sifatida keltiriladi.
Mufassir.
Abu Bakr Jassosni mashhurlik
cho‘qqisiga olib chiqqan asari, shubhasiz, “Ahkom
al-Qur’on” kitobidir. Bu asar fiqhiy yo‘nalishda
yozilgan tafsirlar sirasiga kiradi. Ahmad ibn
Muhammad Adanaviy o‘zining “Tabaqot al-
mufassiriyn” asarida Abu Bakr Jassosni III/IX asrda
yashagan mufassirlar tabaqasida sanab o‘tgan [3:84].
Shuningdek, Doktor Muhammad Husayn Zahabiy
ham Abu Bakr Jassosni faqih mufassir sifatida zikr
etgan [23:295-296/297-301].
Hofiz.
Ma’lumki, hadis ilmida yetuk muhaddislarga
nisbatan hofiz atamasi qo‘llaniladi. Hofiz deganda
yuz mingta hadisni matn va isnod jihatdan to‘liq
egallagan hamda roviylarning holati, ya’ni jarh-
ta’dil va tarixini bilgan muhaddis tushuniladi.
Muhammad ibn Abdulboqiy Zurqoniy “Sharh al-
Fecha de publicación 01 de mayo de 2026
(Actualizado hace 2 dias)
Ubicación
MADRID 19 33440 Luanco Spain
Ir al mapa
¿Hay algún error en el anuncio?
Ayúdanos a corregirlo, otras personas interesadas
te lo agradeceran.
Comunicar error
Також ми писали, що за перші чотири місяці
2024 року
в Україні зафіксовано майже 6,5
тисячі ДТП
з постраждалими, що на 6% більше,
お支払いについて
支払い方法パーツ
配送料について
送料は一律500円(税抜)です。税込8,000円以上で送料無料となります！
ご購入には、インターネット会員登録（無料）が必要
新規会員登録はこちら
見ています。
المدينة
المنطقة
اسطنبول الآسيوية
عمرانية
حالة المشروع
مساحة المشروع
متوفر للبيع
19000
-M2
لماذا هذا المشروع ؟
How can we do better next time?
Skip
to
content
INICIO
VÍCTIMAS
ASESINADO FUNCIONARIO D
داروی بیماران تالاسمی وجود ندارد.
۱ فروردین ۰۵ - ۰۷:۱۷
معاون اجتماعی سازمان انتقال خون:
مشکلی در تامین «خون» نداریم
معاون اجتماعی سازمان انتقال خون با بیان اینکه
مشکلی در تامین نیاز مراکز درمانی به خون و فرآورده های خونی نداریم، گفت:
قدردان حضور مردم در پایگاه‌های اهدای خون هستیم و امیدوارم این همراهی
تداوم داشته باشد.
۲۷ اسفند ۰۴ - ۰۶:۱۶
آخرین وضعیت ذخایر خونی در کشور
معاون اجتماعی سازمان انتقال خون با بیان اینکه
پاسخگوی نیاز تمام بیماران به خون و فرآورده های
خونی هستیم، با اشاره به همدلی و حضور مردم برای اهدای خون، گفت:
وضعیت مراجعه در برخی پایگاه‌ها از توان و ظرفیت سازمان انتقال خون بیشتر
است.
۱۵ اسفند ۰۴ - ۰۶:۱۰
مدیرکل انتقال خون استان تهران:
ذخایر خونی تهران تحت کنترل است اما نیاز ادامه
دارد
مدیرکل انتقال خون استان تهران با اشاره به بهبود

----

> **What is required**
In the listing above, find every line with the word "تامین" and copy it.

> **Output of the task**
مشکلی در تامین «خون» نداریم
مشکلی در تامین نیاز مراکز درمانی به خون و فرآورده های خونی نداریم، گفت:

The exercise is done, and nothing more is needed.